Below are the entries to work from; restate word for word the portion that opens with the line containing "Herausforderungen der" and closes with the line containing "diesen Bedürfnissen orientieren und", keeping both.

Data section START

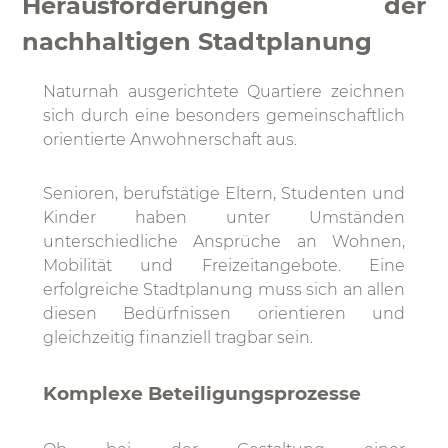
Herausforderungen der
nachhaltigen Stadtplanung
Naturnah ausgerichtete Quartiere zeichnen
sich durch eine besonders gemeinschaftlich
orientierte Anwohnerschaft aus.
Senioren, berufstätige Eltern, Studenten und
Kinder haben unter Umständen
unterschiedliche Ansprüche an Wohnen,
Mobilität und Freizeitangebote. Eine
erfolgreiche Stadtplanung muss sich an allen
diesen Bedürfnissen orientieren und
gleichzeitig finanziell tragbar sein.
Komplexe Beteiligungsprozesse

Data section END
Data section START

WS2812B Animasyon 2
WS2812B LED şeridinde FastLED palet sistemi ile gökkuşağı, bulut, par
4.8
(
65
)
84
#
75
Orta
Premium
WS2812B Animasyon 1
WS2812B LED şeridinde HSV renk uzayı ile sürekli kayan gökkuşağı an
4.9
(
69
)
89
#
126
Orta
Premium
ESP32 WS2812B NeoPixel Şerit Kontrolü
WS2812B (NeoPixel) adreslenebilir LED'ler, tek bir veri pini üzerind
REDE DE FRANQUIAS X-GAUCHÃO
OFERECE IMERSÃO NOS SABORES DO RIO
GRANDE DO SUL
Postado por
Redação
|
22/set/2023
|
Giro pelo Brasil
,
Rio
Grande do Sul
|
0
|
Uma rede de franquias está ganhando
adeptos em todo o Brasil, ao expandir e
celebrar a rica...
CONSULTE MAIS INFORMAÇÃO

Data section END

Reply to the exercise:
Herausforderungen der
nachhaltigen Stadtplanung
Naturnah ausgerichtete Quartiere zeichnen
sich durch eine besonders gemeinschaftlich
orientierte Anwohnerschaft aus.
Senioren, berufstätige Eltern, Studenten und
Kinder haben unter Umständen
unterschiedliche Ansprüche an Wohnen,
Mobilität und Freizeitangebote. Eine
erfolgreiche Stadtplanung muss sich an allen
diesen Bedürfnissen orientieren und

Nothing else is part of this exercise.